3. Relation Between Twigs and Links

• n: Number of nodes in the graph.
• Number of Twigs: n - 1
• L: Number of links in the graph.
• Formula for L: L = B - N - 1 = B - N + 1, where B is the total number of branches in the graph.
• Example:
  • A graph with 4 nodes (n = 4) will have 4 - 1 = 3 twigs.
  • If the graph has 6 total branches (B = 6), then the number of links (L) is 6 - 4 + 1 = 3.

4. Examples of Converting Circuits to Graphs

• A single element (e.g., a resistor) in a circuit is represented by two nodes connected by one branch.
• Two elements in series are represented by three nodes and two branches.
• Two elements in parallel are represented by two nodes and two branches.
• A more complex network is broken down into nodes and branches representing the interconnections and components.

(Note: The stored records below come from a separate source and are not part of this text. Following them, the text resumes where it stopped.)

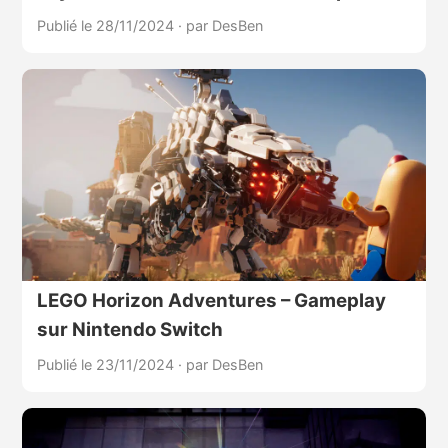
Publié le 28/11/2024
·
par DesBen
LEGO Horizon Adventures – Gameplay
sur Nintendo Switch
Publié le 23/11/2024
·
par DesBen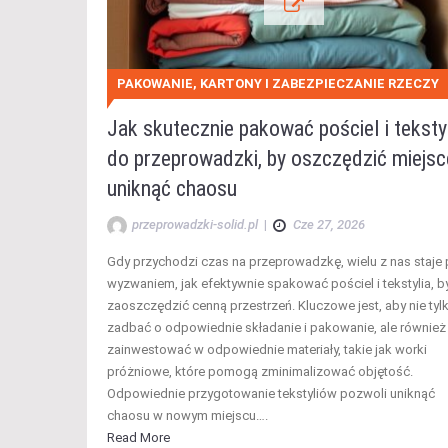
PAKOWANIE, KARTONY I ZABEZPIECZANIE RZECZY
Jak skutecznie pakować pościel i teksty
do przeprowadzki, by oszczędzić miejsce
uniknąć chaosu
przeprowadzki-solid.pl
|
Cze 27, 2026
Gdy przychodzi czas na przeprowadzkę, wielu z nas staje
wyzwaniem, jak efektywnie spakować pościel i tekstylia, b
zaoszczędzić cenną przestrzeń. Kluczowe jest, aby nie tyl
zadbać o odpowiednie składanie i pakowanie, ale również
zainwestować w odpowiednie materiały, takie jak worki
próżniowe, które pomogą zminimalizować objętość.
Odpowiednie przygotowanie tekstyliów pozwoli uniknąć
chaosu w nowym miejscu….
Read More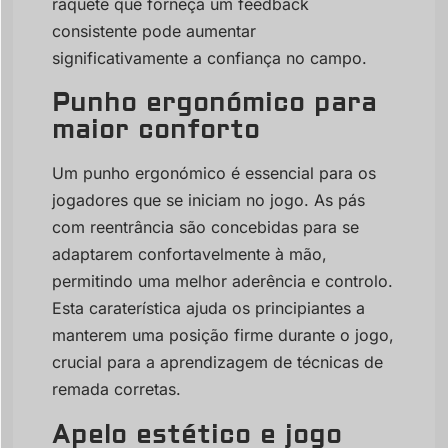
raquete que forneça um feedback
consistente pode aumentar
significativamente a confiança no campo.
Punho ergonómico para
maior conforto
Um punho ergonómico é essencial para os
jogadores que se iniciam no jogo. As pás
com reentrância são concebidas para se
adaptarem confortavelmente à mão,
permitindo uma melhor aderência e controlo.
Esta caraterística ajuda os principiantes a
manterem uma posição firme durante o jogo,
crucial para a aprendizagem de técnicas de
remada corretas.
Apelo estético e jogo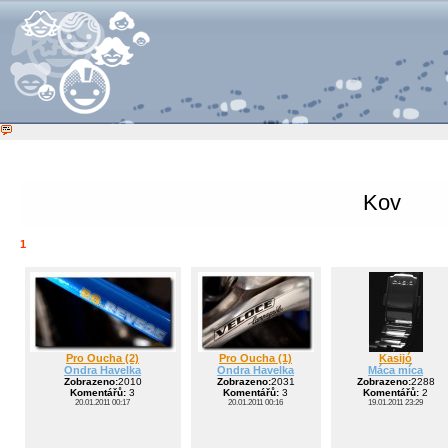
Kov
1
Pro Oucha (2)
Pro Oucha (1)
Kasijó
Ondra Havelka
Ondra Havelka
Máca míca
Zobrazeno:
2010
Zobrazeno:
2031
Zobrazeno:
2288
Komentářů:
3
Komentářů:
3
Komentářů:
2
20.01.2011 00:17
20.01.2011 00:16
19.01.2011 23:29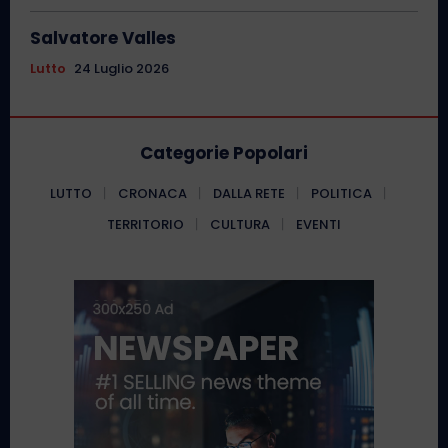
Salvatore Valles
Lutto
24 Luglio 2026
Categorie Popolari
LUTTO
CRONACA
DALLA RETE
POLITICA
TERRITORIO
CULTURA
EVENTI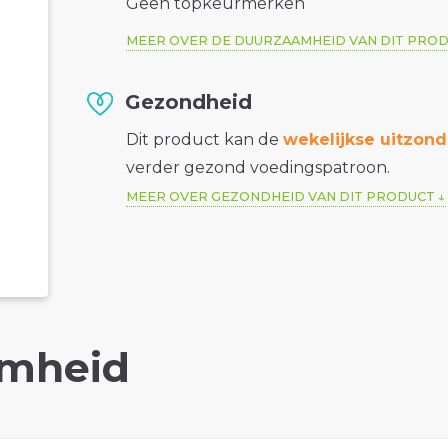
Geen topkeurmerken
MEER OVER DE DUURZAAMHEID VAN DIT PRO
Gezondheid
Dit product kan de
wekelijkse uitzond
verder gezond voedingspatroon.
MEER OVER GEZONDHEID VAN DIT PRODUCT
mheid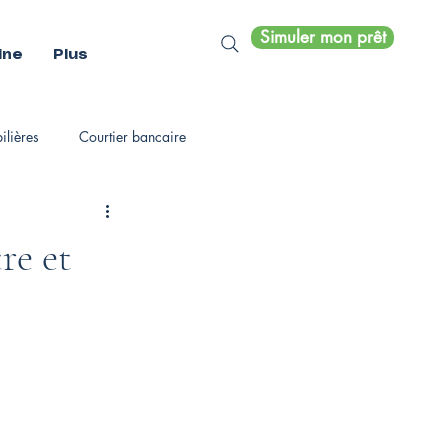
Simuler mon prêt
ine
Plus
lières
Courtier bancaire
re et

5. Oriented Graph (Directed Graph)

• An oriented graph, also called a directed graph, is a graph in which a direction (e.g., current flow) is assigned to each branch.
• By assigning a direction of current to each branch, the graph becomes an oriented or directed graph.

6. Conclusion

• Graph theory provides a method for representing and analyzing electrical circuits using nodes and branches.
• Understanding the terminologies (branch, node, tree, link, loop) and their relationships is crucial for applying graph theory to network analysis.
• Converting a circuit into a graph allows for the application of graph-theoretic techniques to solve circuit problems.